FED Recap: Important Level For The USD/JPY

Posted Wednesday, January 31, 2018 by
Shain Vernier • 2 min read

The verdict is in. Earlier, the Federal Open Market Committee (FOMC) has voted unanimously to leave rates unchanged at 1.5%. The markets have not been surprised by the rhetoric or tone coming from Janet Yellen in her final meeting. Here are several items worthy of note from today’s FED Announcements:

  • Over the course of the last 12 months, inflation and core inflation has continued to run below the 2% target.
  • Inflation is projected to move up over the coming year and stabilize near the FOMC’s 2% target.
  • With further adjustments to monetary policy, economic activity will expand at a moderate pace and the labor market is expected to remain strong.
  • The actual path of the Federal Funds Rate will depend upon the current economic outlook as it relates to incoming data.

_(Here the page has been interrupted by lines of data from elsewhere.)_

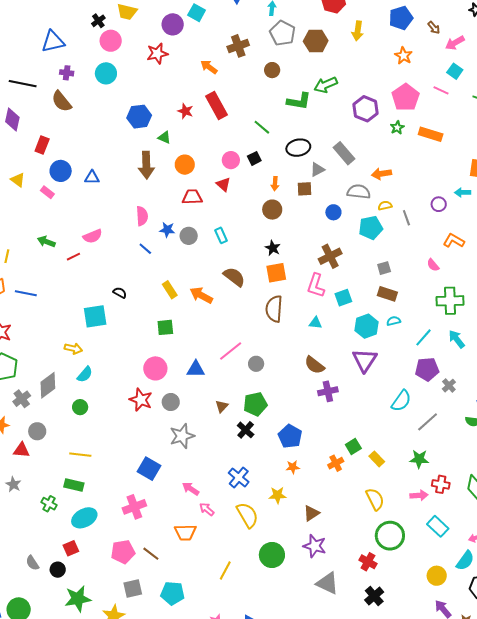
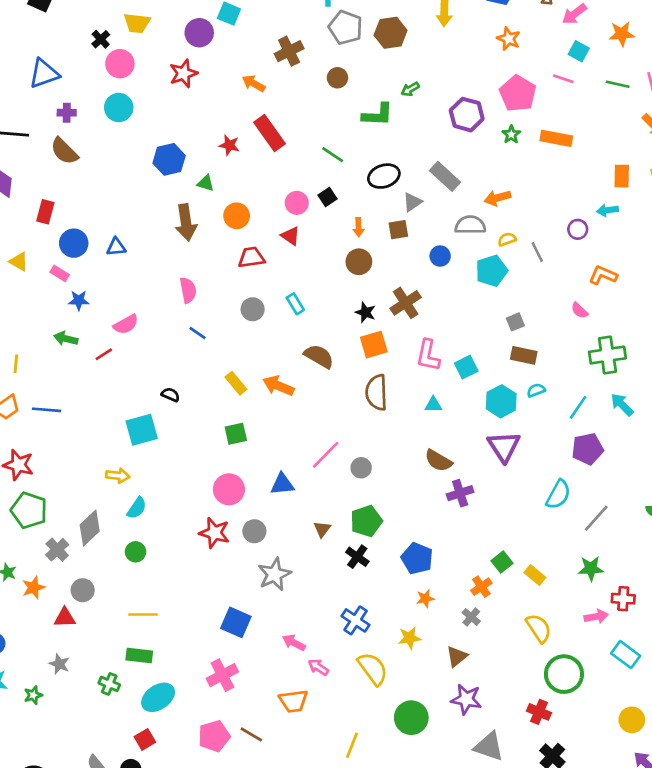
green arrow: (326, 85) -> (410, 89), size x0.6
blue star: (167, 230) -> (79, 300), moved
brown cross: (330, 256) -> (406, 303), moved
gray cross: (449, 386) -> (471, 617), moved

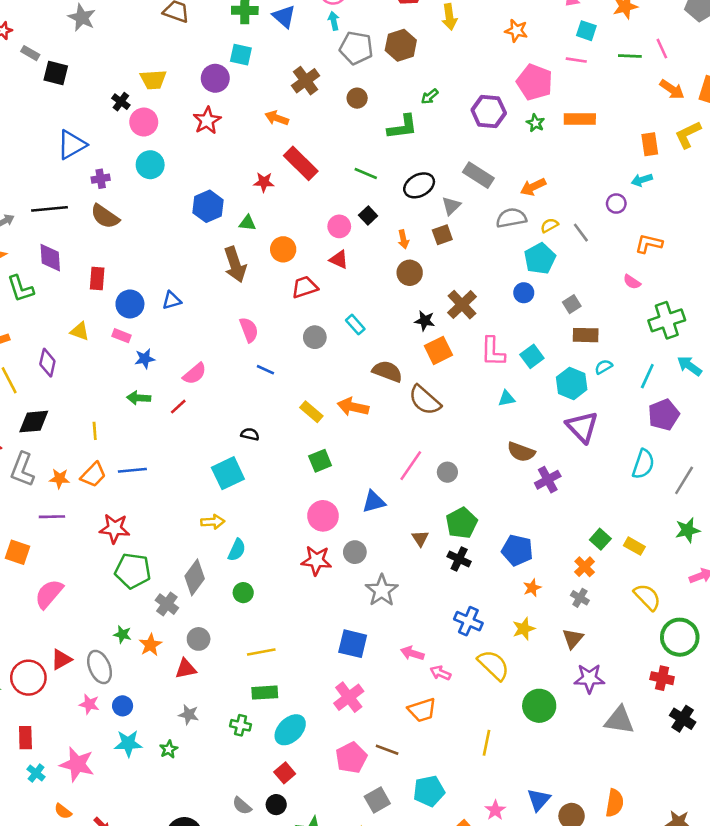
blue circle: (440, 256) -> (524, 293), moved
brown semicircle: (377, 392) -> (425, 400), moved, turned -36

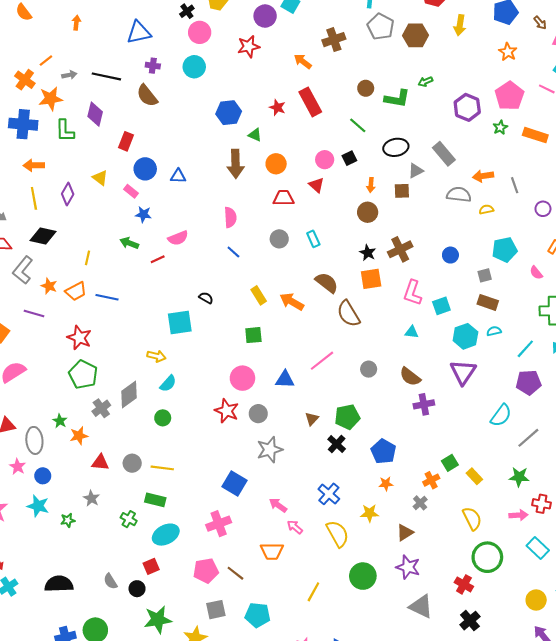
brown circle: (357, 98) -> (366, 88), moved
gray line: (581, 233) -> (515, 185), moved
cyan pentagon: (540, 259) -> (505, 250), moved
gray circle: (447, 472) -> (369, 369), moved
gray circle: (199, 639) -> (132, 463), moved

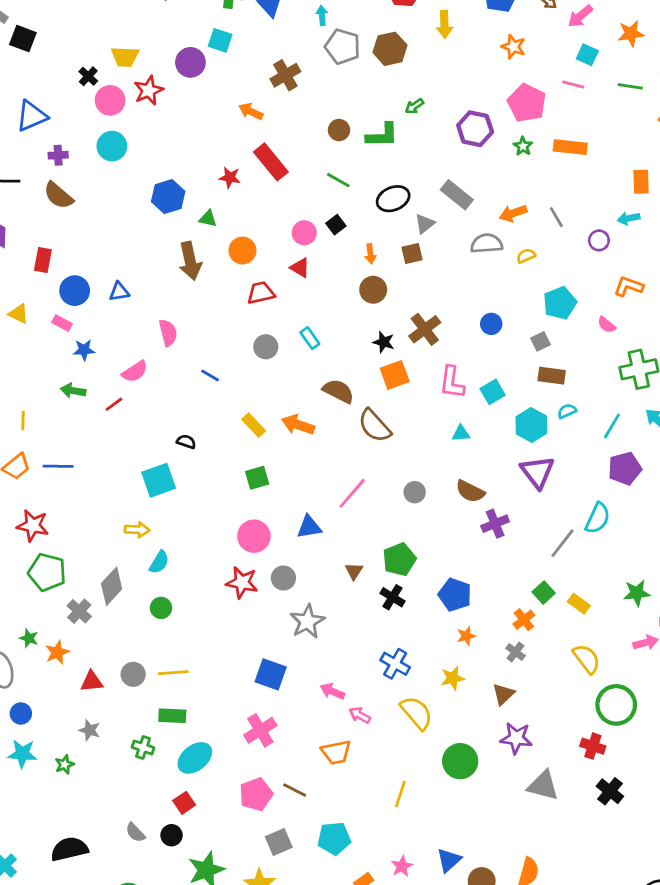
red star: (249, 46) -> (149, 90), moved
pink semicircle: (230, 217) -> (168, 333), moved
gray line: (528, 438) -> (562, 543), moved

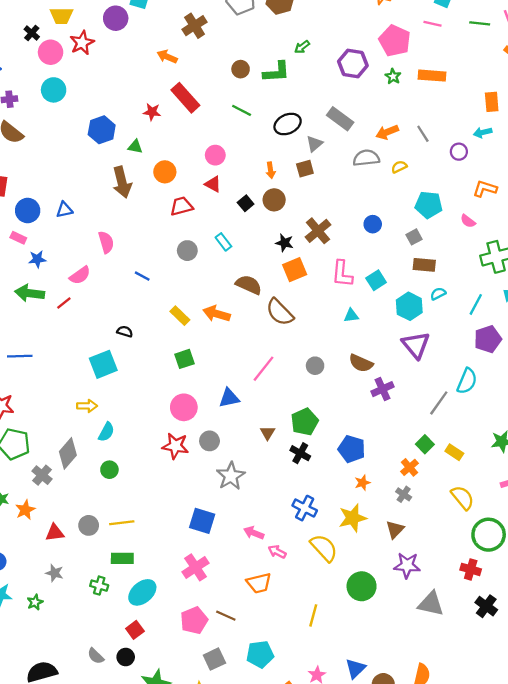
black square: (336, 225) -> (246, 203), moved
cyan pentagon: (560, 303) -> (429, 205), turned 30
green arrow: (73, 391) -> (30, 293), size x1.4
yellow star: (453, 678) -> (353, 518), size x1.4

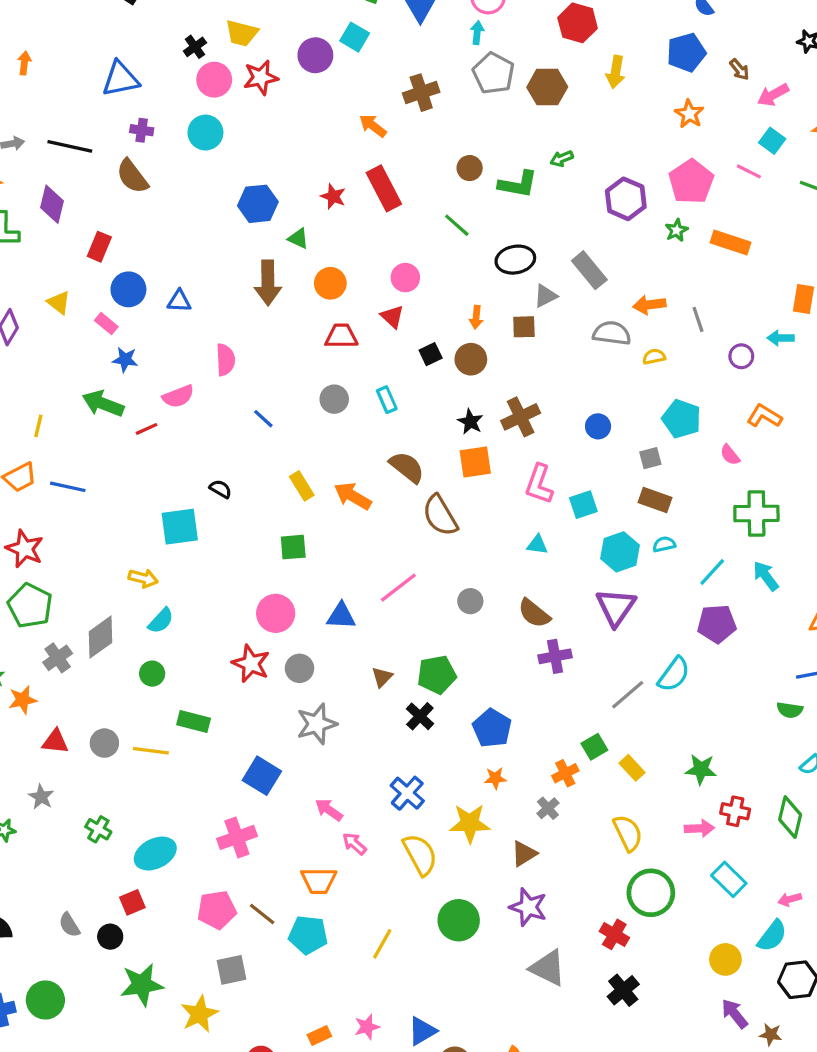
green rectangle: (122, 558) -> (194, 722), moved
cyan pentagon: (260, 654) -> (308, 935), moved

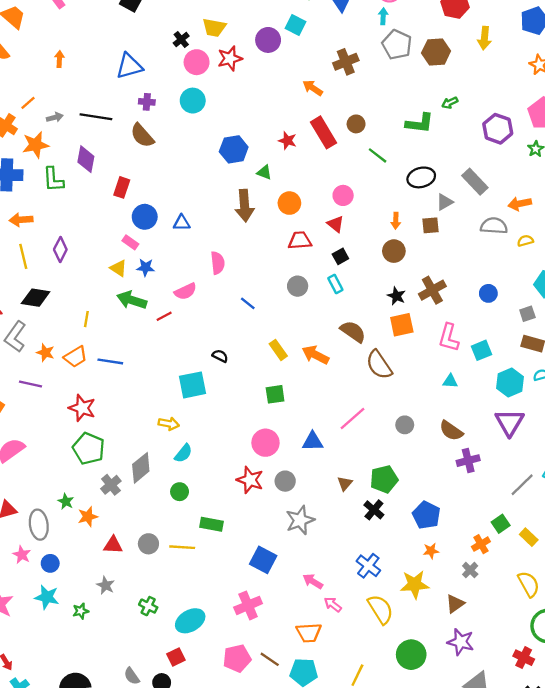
brown circle: (470, 168) -> (356, 124), moved
yellow triangle: (59, 303) -> (118, 268), moved
black square: (431, 354) -> (340, 256), moved

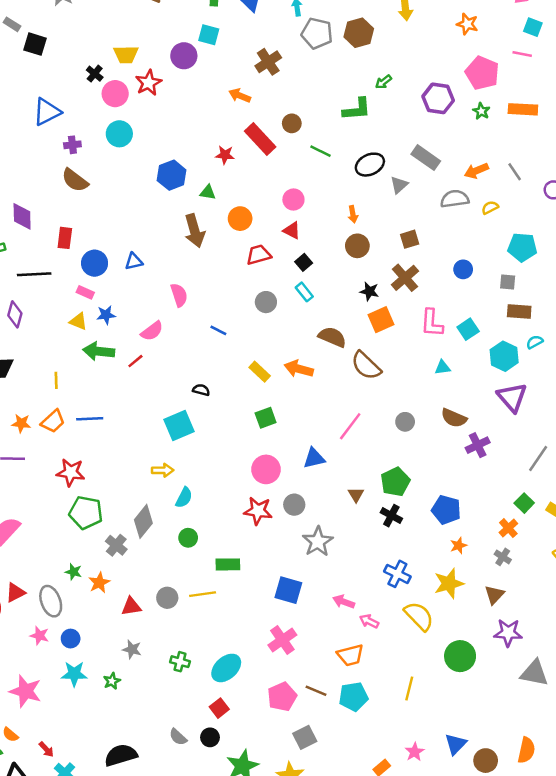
black line: (96, 117) -> (34, 274), moved
brown square: (431, 225) -> (410, 239), moved
gray square: (527, 314) -> (508, 282), turned 35

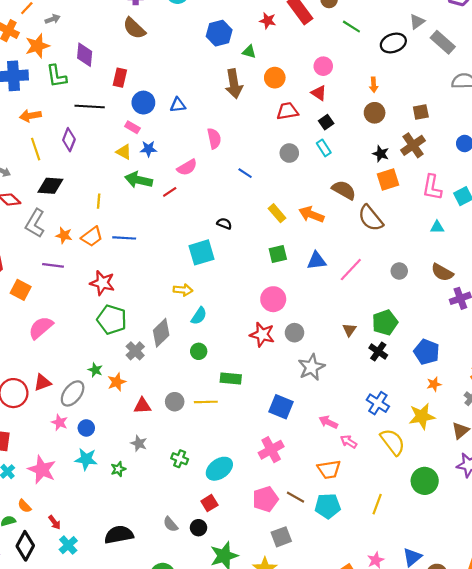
gray triangle: (399, 185) -> (417, 22), moved
blue triangle: (314, 458) -> (317, 261), moved
gray ellipse: (51, 601) -> (73, 393), turned 52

All in all, the decision to stay the course did not surprise anyone and rhetoric was not overly hawkish. Things went pretty much as predicted. Current valuations across the forex are in line with pre-announcement levels and the bid/ask spreads look to have stabilized.

USD/JPY Technicals

Today’s bump in USD/JPY pricing is bringing a key topside resistance level into play. It appears as if the overtones of “gradual tightening” by the FED toward the USD are driving bullish participation.

USD/JPY, Daily Chart

For the first time in several weeks, the USD/JPY is showing signs of life. Here is the key level to watch for the remainder of the U.S. forex session:

  • Resistance(1): 38% retracement of current wave, 109.50

Overview: In the midst of the FOMC announcements, I am hesitant to take a short trade against the intraday pressure. However, with the Japanese Foreign Investiture reports coming out during the U.S. overnight, a short position from 109.50 is warranted after today’s forex close.

With an initial stop at 109.81, this trade yields over 30 pips on a rotation back toward downside support using a 1:1 R/R management plan.